§ **Action item**
In the data below, count every line that holds the string "variété" and reply with the number alone.

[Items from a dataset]
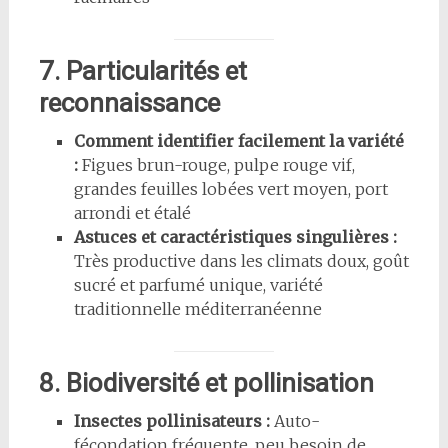
7. Particularités et
reconnaissance
Comment identifier facilement la variété
:
Figues brun-rouge, pulpe rouge vif,
grandes feuilles lobées vert moyen, port
arrondi et étalé
Astuces et caractéristiques singulières :
Très productive dans les climats doux, goût
sucré et parfumé unique, variété
traditionnelle méditerranéenne
8. Biodiversité et pollinisation
Insectes pollinisateurs :
Auto-
fécondation fréquente, peu besoin de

§ **The answer**
2